— What is required —
Output every line from the beginning of the records through the line that contains "Lietošanas noteikumi", exactly as it appears.

(Collection entries)
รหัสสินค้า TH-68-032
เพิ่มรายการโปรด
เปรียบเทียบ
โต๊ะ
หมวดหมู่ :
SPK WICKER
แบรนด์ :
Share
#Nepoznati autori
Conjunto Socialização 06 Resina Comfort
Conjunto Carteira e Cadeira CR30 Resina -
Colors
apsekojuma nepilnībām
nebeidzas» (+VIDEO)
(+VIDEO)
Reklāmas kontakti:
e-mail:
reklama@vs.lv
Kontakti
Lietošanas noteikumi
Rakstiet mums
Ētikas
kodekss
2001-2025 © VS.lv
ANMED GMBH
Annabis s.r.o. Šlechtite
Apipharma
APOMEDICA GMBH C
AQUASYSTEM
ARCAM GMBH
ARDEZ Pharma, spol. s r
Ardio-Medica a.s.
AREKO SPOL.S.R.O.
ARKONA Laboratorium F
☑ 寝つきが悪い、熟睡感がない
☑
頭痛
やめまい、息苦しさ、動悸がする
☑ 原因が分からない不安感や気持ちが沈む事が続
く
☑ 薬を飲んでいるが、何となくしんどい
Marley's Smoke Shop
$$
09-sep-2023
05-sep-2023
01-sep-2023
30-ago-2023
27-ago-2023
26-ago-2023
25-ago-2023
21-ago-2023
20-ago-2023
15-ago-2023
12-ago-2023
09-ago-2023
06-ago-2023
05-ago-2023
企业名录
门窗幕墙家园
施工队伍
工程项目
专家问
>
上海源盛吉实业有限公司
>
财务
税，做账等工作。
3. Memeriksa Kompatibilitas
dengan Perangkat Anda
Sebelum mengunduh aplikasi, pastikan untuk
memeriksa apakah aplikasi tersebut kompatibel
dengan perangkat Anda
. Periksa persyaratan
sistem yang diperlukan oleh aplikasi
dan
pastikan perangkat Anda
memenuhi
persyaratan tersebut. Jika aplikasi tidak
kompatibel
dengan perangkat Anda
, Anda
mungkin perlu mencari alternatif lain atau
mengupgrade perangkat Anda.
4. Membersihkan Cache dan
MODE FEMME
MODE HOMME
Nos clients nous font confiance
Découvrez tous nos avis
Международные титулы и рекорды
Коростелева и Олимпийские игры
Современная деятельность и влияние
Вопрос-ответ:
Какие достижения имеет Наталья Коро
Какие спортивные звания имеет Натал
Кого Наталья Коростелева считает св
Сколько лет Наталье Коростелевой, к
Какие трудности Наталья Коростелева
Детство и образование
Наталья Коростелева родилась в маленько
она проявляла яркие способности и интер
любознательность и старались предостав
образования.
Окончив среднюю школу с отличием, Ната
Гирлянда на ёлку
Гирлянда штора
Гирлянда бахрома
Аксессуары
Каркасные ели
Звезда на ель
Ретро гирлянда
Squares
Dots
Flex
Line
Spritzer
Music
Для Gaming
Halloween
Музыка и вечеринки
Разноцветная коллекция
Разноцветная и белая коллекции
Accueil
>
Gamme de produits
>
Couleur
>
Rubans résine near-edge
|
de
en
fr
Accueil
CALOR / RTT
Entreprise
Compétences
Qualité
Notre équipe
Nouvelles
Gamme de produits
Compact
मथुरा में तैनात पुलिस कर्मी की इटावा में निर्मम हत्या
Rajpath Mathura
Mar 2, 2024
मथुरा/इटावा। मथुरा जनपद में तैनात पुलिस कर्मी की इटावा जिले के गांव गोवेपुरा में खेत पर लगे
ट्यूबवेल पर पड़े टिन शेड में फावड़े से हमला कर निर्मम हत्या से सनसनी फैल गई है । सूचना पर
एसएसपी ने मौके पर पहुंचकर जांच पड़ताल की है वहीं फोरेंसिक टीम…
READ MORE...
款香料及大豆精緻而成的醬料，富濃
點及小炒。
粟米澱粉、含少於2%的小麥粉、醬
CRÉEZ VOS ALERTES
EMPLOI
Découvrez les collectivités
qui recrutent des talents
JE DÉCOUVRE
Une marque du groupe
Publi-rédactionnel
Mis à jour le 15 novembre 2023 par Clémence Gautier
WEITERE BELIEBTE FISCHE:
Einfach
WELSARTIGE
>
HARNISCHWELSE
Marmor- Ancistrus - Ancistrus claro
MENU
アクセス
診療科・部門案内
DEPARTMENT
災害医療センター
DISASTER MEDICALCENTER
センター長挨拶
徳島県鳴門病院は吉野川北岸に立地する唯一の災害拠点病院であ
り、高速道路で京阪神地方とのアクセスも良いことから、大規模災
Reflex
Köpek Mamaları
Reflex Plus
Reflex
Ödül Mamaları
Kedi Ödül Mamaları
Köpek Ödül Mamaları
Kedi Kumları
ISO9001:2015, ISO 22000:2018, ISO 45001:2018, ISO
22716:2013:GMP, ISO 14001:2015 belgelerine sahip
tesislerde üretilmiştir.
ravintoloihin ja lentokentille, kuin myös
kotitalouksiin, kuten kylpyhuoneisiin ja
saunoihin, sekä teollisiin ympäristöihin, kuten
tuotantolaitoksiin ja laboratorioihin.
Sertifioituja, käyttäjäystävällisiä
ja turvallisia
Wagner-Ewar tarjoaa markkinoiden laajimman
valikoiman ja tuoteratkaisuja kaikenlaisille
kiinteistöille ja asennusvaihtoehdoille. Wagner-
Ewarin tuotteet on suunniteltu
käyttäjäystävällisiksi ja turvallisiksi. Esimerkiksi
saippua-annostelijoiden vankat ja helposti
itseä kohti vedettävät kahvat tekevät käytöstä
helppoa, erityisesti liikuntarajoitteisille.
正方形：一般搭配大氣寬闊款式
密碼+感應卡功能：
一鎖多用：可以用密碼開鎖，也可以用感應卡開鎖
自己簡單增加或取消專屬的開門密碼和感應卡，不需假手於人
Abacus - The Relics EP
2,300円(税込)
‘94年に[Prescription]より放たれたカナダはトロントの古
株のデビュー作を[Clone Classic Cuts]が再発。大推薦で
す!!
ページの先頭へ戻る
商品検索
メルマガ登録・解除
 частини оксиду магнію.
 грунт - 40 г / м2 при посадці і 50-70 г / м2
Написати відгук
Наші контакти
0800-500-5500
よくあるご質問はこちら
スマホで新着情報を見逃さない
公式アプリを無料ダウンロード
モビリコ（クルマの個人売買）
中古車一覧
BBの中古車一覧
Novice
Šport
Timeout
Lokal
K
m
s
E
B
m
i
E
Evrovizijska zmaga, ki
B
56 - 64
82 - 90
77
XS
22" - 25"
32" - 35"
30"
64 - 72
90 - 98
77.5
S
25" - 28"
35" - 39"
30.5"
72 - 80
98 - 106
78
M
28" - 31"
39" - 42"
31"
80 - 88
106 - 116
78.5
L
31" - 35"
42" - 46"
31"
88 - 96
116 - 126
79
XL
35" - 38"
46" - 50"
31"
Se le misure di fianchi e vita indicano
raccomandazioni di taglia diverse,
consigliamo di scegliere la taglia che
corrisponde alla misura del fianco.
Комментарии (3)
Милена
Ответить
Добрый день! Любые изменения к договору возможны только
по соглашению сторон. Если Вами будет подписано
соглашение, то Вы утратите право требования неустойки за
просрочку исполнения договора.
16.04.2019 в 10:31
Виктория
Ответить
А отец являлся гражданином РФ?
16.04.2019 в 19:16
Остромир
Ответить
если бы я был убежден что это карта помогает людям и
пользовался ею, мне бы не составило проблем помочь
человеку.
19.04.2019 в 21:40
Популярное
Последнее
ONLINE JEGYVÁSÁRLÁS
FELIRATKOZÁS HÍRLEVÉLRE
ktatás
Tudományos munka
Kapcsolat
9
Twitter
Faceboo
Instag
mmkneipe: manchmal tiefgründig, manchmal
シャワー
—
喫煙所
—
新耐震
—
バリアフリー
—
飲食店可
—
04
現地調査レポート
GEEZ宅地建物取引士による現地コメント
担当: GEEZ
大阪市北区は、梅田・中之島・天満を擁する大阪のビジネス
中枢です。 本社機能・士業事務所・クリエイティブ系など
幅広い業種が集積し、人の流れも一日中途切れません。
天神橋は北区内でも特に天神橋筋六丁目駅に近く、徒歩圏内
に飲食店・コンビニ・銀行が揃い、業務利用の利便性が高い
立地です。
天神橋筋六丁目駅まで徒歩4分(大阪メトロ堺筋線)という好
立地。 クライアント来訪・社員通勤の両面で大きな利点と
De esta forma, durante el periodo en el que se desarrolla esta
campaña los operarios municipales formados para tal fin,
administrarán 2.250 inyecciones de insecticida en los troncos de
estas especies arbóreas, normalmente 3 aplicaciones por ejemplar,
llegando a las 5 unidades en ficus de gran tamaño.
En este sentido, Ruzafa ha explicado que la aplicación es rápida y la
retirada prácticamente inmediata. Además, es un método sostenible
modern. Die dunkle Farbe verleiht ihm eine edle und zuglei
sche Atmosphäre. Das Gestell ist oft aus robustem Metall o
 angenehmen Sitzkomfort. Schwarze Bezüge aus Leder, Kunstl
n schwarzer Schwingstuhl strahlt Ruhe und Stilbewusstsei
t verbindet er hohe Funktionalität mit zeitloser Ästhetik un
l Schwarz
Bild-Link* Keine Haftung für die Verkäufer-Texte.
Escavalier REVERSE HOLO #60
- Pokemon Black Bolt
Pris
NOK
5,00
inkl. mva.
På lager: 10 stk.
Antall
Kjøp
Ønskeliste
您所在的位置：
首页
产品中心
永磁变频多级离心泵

— Output of the task —
รหัสสินค้า TH-68-032
เพิ่มรายการโปรด
เปรียบเทียบ
โต๊ะ
หมวดหมู่ :
SPK WICKER
แบรนด์ :
Share
#Nepoznati autori
Conjunto Socialização 06 Resina Comfort
Conjunto Carteira e Cadeira CR30 Resina -
Colors
apsekojuma nepilnībām
nebeidzas» (+VIDEO)
(+VIDEO)
Reklāmas kontakti:
e-mail:
reklama@vs.lv
Kontakti
Lietošanas noteikumi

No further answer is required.